SOCIAL RIGHTS IN WARTIME: THE STATE’S POSITIVE OBLIGATIONS AND INTERNATIONAL LEGAL MECHANISMS FOR COMPENSATION FOR DAMAGE
DOI:
https://doi.org/10.33216/2218-5461/2026-52-2-11-30Abstract
The article full-scale war has brought social rights in Ukraine into focus not only within domestic social policy, but also in terms of international responsibility and compensation for damage, since violations of the rights to housing, social protection, medical assistance, education, work, and a dignified standard of living have acquired a massive and systemic character. The article conceptualizes social rights as rights that require effective legal safeguarding even under extraordinary pressure on the state, and links their effectiveness to the public authorities’ capacity to secure minimum standards of human dignity, ensure accessible remedies, and deliver practical restoration of violated rights.

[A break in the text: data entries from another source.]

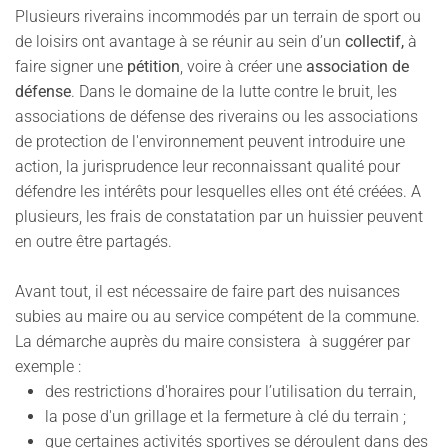
Plusieurs riverains incommodés par un terrain de sport ou
de loisirs ont avantage à se réunir au sein d’un
collectif,
à
faire signer une
pétition
, voire à créer une
association de
défense
. Dans le domaine de la lutte contre le bruit, les
associations de défense des riverains ou les associations
de protection de l'environnement peuvent introduire une
action, la jurisprudence leur reconnaissant qualité pour
défendre les intérêts pour lesquelles elles ont été créées. A
plusieurs, les frais de constatation par un huissier peuvent
en outre être partagés.
Avant tout, il est nécessaire de faire part des nuisances
subies au maire ou au service compétent de la commune.
La démarche auprès du maire consistera à suggérer par
exemple :
des restrictions d'horaires pour l’utilisation du terrain,
la pose d'un grillage et la fermeture à clé du terrain ;
que certaines activités sportives se déroulent dans des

The methodological foundation of the study is the doctrine of positive obligations of the state and the «respect–protect–fulfil» framework, which allows the wartime context to be understood as a situation where mere non-interference is insufficient and where proactive regulatory, organizational, and procedural measures for vulnerable groups are essential. It is substantiated that, in wartime, positive obligations operate as a legal standard of due state conduct that transforms formal guarantees into real opportunities for access to assistance, rehabilitation, and social reintegration.
The article analyzes the international legal framework of reparations through the prism of general principles of state responsibility for internationally wrongful acts and universal standards of the right to an effective remedy and reparation. It outlines the logic of the emerging compensation architecture in which documentation and registration of damage constitute an evidentiary basis for future adjudication of claims, and it identifies practical barriers to the realization of the right to compensation. The study shows that national compensation mechanisms remain fragmented and do not fully cover the range of pecuniary and non-pecuniary losses related to loss of income, health damage, long-term rehabilitation, and the psychosocial consequences of war.

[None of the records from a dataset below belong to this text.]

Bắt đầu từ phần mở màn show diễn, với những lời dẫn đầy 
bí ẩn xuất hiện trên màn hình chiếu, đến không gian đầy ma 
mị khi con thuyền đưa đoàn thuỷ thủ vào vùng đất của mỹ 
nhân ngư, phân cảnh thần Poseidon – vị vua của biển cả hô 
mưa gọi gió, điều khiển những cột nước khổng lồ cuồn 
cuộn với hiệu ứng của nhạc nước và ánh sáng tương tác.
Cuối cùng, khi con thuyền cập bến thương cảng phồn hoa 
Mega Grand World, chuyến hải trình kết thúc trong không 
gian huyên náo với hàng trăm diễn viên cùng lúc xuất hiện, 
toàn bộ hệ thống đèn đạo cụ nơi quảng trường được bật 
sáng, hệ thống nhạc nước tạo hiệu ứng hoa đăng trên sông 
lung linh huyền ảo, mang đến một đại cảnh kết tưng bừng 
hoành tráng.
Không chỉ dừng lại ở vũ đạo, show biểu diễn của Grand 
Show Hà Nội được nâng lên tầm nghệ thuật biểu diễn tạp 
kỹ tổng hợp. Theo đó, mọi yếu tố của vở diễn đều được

The paper proposes directions for improvement: harmonizing approaches to the recording and assessment of damage, simplifying evidentiary standards for typical wartime scenarios, aligning registers and procedures, and strengthening the institutional capacity of legal aid. It argues that synchronizing the state’s positive obligations with national and international compensation instruments is a prerequisite for the genuine restoration of social rights and the advancement of social justice during war.
Keywords: martial law; European Court of Human Rights; armed aggression; compensation for damage; international responsibility of the state; international human rights protection; positive obligations of the state; reparations; social protection; social rights.